++++ Exercise data ++++

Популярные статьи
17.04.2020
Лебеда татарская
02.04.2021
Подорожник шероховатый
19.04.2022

++++
++++ Exercise data ++++

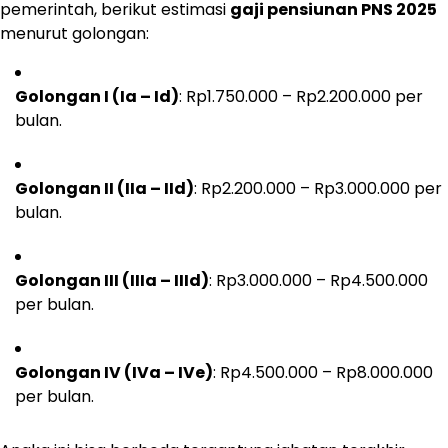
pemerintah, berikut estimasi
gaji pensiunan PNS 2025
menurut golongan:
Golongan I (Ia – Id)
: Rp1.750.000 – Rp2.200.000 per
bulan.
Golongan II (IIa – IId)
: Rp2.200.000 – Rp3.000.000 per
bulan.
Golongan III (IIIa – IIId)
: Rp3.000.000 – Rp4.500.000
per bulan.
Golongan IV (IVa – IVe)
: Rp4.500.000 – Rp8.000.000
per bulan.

++++
++++ Exercise data ++++

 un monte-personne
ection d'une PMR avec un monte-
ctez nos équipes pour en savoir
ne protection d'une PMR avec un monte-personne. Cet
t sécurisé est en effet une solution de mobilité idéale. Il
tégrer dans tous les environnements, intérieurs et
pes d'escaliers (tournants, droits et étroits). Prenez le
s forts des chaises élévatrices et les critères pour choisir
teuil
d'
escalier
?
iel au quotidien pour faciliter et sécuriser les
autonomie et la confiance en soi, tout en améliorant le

++++

### What to work on
Looking at the records above, work out how many lines hold "avec" and write only that number.

### Exercise result
2